Here we opened the university of texas using urllib2.urlopen(url) and we create a BeautifulSoup Object using soup = BeautifulSoup(page.read()) . Now we can manipulate the webpage using the methods of the soup object.

Here we used the findAll method that will search through the soup object to match for text, html tags and their attributes or anything within the page. Here we know that university name and url has a pattern which has the html tag ‘a’ and that tag has css class ‘institution’.
So that’s why we used soup.findAll(‘a’,{‘class’:'institution’}). The css class institution actually filtered the search otherwise if we simple give findAll(‘a) , script could have returned all the links within the page. We could have done the same thing using regular expression but using BeautifulSoup is more better in this case compared to regexp.
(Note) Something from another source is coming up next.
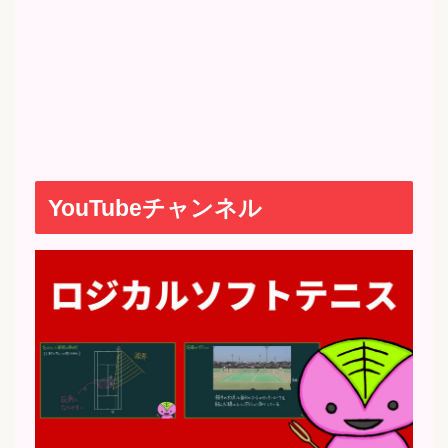
YouTubeチャンネル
Here we traversed thorugh the list of universities. During execution of the loop. eachuniversity['href'] will give us the link to the university because in the initial pattern we saw that the link to each university is within the ‘a’ tag’s href property and the name of the university is the string following the ‘a’ tag and that’s why we used eachuniversity.string.

Source: http://kochi-coders.com/2011/05/30/lets-scrape-the-page-using-python-beautifulsoup/

Note:

Rose Marley is experienced web scraping consultant and writes articles on web data scraping, website data scraping, data scraping services, web scraping services, website scraping, eBay product scraping, Forms Data Entry etc.